/london-immigration-raids-map

Data for an immigration raid mapping project, for raids in London, from 2014 onwards

Primary LanguageHTML

Immigration raids in London

This repo contains the data behind the https://antiraids.github.io/ FOI investigation.

How to used

  1. LondonRaids.py: munge the FOI data into a useable format
  2. MakeItInteractive.py: making the interactive choropleth
  3. ByEthnicity.py: munging the ethnicity data
  4. Trends.py: visualise, calculate trends
  5. TellingTheStory.ipynb: making static plots for the site, along with the narrative of the analysis
  6. interactive_line.ipynb: making interactive line plots of raids per area per year, for the site
  7. EthnicityRegression.ipynb: investigating the ethnicity correlations using Bayesian regression.
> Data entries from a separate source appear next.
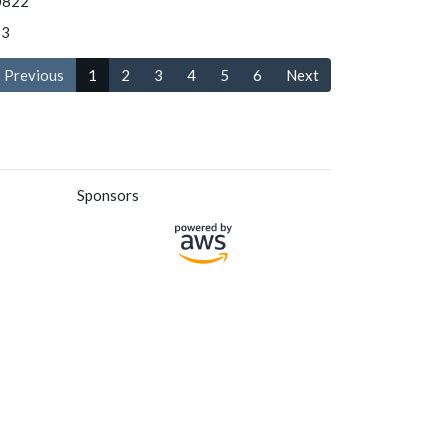
0822
S3
Previous
1
2
3
4
5
6
Next
Sponsors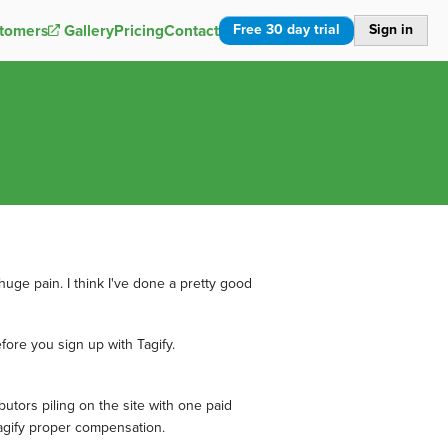
Free 30 day trial
Sign in
tomers
Gallery
Pricing
Contact
uge pain. I think I've done a pretty good
fore you sign up with Tagify.
butors piling on the site with one paid
/Tagify proper compensation.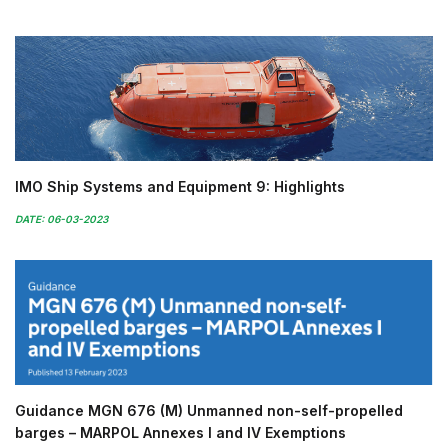
IMO Ship Systems and Equipment 9: Highlights
DATE: 06-03-2023
Guidance MGN 676 (M) Unmanned non-self-propelled
barges – MARPOL Annexes I and IV Exemptions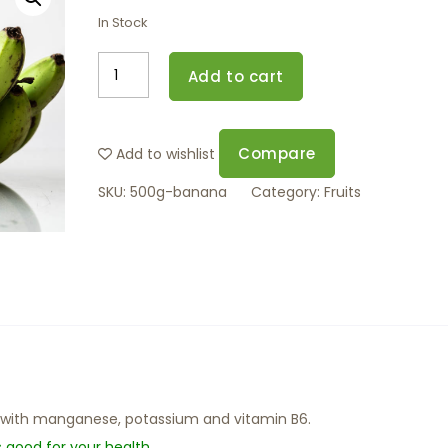
In Stock
Add to cart
Compare
Add to wishlist
SKU:
500g-banana
Category:
Fruits
 with manganese, potassium and vitamin B6.
s good for your health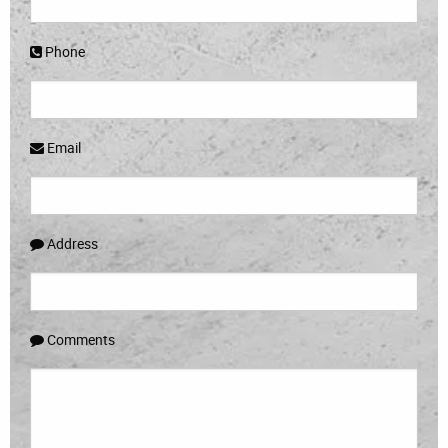
Phone
Email
Address
Comments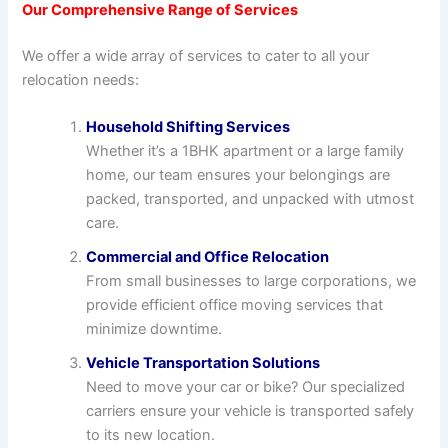
Our Comprehensive Range of Services
We offer a wide array of services to cater to all your
relocation needs:
Household Shifting Services
Whether it’s a 1BHK apartment or a large family
home, our team ensures your belongings are
packed, transported, and unpacked with utmost
care.
Commercial and Office Relocation
From small businesses to large corporations, we
provide efficient office moving services that
minimize downtime.
Vehicle Transportation Solutions
Need to move your car or bike? Our specialized
carriers ensure your vehicle is transported safely
to its new location.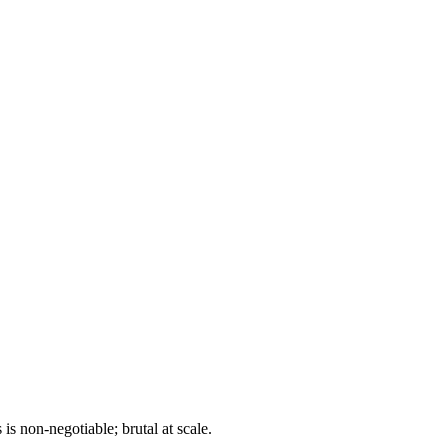
 is non-negotiable; brutal at scale.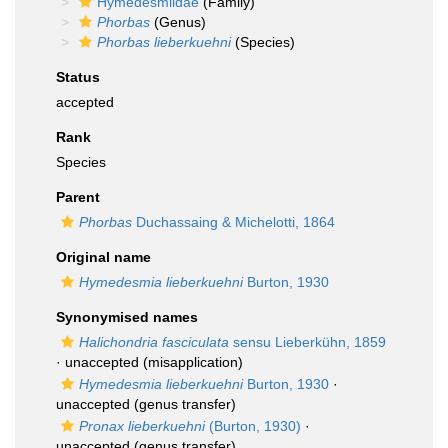
Hymedesmiidae
(Family)
Phorbas
(Genus)
Phorbas lieberkuehni
(Species)
Status
accepted
Rank
Species
Parent
Phorbas
Duchassaing & Michelotti, 1864
Original name
Hymedesmia lieberkuehni
Burton, 1930
Synonymised names
Halichondria fasciculata
sensu Lieberkühn, 1859
·
unaccepted
(misapplication)
Hymedesmia lieberkuehni
Burton, 1930
·
unaccepted
(genus transfer)
Pronax lieberkuehni
(Burton, 1930)
·
unaccepted
(genus transfer)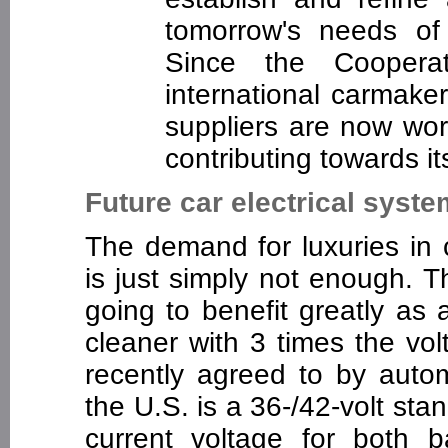
tomorrow's needs of
Since the Cooper
international carmak
suppliers are now wo
contributing towards i
Future car electrical syst
The demand for luxuries in 
is just simply not enough. 
going to benefit greatly as 
cleaner with 3 times the vo
recently agreed to by auto
the U.S. is a 36-/42-volt stand
current voltage for both 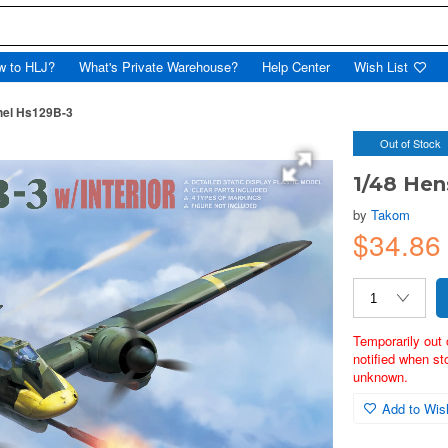
w to HLJ?
What's Private Warehouse?
Help Center
Wish List
hel Hs129B-3
Out of Stock
1/48 Hen
by
Takom
$34.8
Temporarily out 
notified when st
unknown.
Add to Wish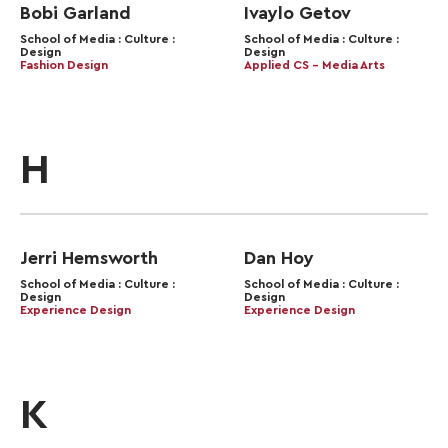
Bobi Garland
Ivaylo Getov
School of Media : Culture :
School of Media : Culture :
Design
Design
Fashion Design
Applied CS – Media Arts
H
Jerri Hemsworth
Dan Hoy
School of Media : Culture :
School of Media : Culture :
Design
Design
Experience Design
Experience Design
K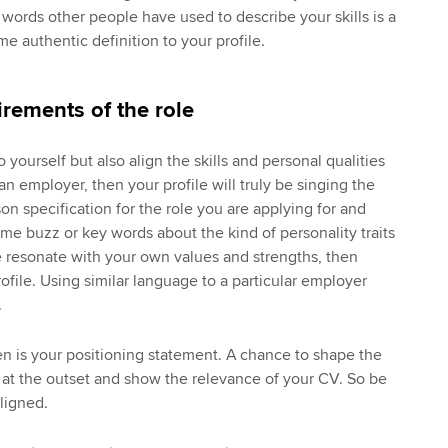
words other people have used to describe your skills is a
e authentic definition to your profile.
irements of the role
o yourself but also align the skills and personal qualities
an employer, then your profile will truly be singing the
on specification for the role you are applying for and
me buzz or key words about the kind of personality traits
se resonate with your own values and strengths, then
ofile. Using similar language to a particular employer
.
hen is your positioning statement. A chance to shape the
 at the outset and show the relevance of your CV. So be
ligned.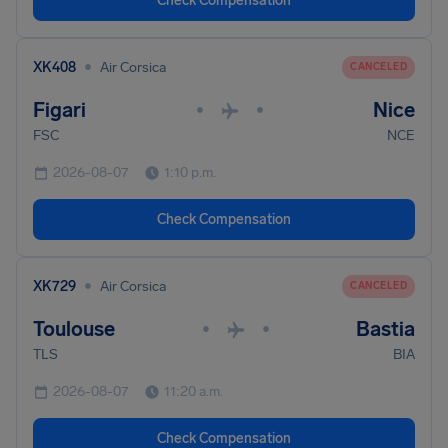
Check Compensation
•
XK408
Air Corsica
CANCELED
Figari
Nice
•
•
FSC
NCE
2026-08-07
1:10 p.m.
Check Compensation
•
XK729
Air Corsica
CANCELED
Toulouse
Bastia
•
•
TLS
BIA
2026-08-07
11:20 a.m.
Check Compensation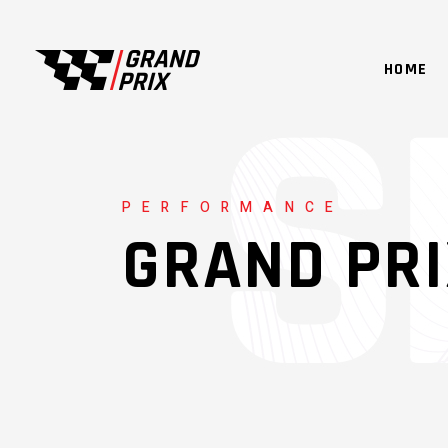
HOME
PERFORMANCE
GRAND PR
Original investigation was done in the ethnicity_regression.py file, changed to .ipynb for ease of following the flow.

Data sources

Data file Source Used in
AmendedData\\LondonRaidsByYear.csv LondonRaids.py TellingTheStory.ipynb
AmendedData\\TotalLondonRaidsByYear.csv LondonRaids.py TellingTheStory.ipynb, Trends.py
AmendedData\\PopnRaidsRate.csv MakeItInteractive.py TellingTheStory.ipynb
AmendedData\\PostcodeEthnicityRates_toplevel.csv ByEthnicity.py TellingTheStory.ipynb
AmendedData\\PostcodeEthnicityRates_keylines.csv ByEthnicity.py TellingTheStory.ipynb
AmendedData\\RaidTrends.csv Trends.py TellingTheStory.ipynb
AmendedData\\TotalLondonPostcodesWithData.shp LondonRaids.py MakeItInteractive.py
AmendedData\\LondonPop.csv LondonRaids.py MakeItInteractive.py
RawData\\missingpop.csv "Street Check" e.g. for EC4R MakeItInteractive.py
RawData\\KS201EW_Postcode district_Ethnic group.csv Nomis ByEthnicity.py
RawData\55886 xxx Appendix A.xlsx Home Office FOI LondonRaids.py
RawData\57252 xxx Appendix A.xlsx Home Office FOI LondonRaids.py
RawData\56323 xxx Annex.xlsx Home Office FOI LondonRaids.py
RawData\56325 xxx Annex.xlsx Home Office FOI LondonRaids.py
RawData\\57894 PDF scrape_2019RaidsENW.txt (for 2019) Home Office FOI LondonRaids.py
RawData\\64002 xxx Annex.xlsx (for 2020) Home Office FOI LondonRaids.py
RawData\\68195 xxx Annex B.xlsx (for 2021) Home Office FOI LondonRaids.py
RawData\\FOI 2022 immigration raids - FOI 76110.csv (for 2022) Home Office FOI LondonRaids.py
PostalDistrict.shp* From University of Edinburgh, via StackExchange LondonRaids.py
RawData\PostDistNames.csv Wikipedia LondonRaids.py, to assign names to postcode areas
RawData\ECPostDistNames.csv Wikipedia LondonRaids.py, to assign names to postcode areas
RawData\Nomis KS101EW usual resident population London.csv Nomis LondonRaids.py
RawData\returns-datasets-dec-2022.xlsx Gov.uk deportation_data_investigation.py

* not included in this repo for size reasons (as it is 85 MB)

Notes

Timespan: the FOI data runs from 2014 to 2022 inclusive.

Tools used:

  • Straight-up Python for the data munging and basic analysis
  • Folium and Geopandas packages to visualise the data in a choropleth map, weighed by number of immigration raids since 2014, and also optionally by immigration raids per 1,000 residents.
  • mpld3 for the interactive charts

Hat tips to:

Notes:

  • By "London", we mean the "London postal district" i.e. any postcode with postcode area N, NW, SW, SE, W, WC, E or EC.
  • For a lot of the preparation time, the assumption was that "postcode district" was the correct term for what is actually technically the "outward code" -- so there are a lot of references to "district" and "postdist" in the code.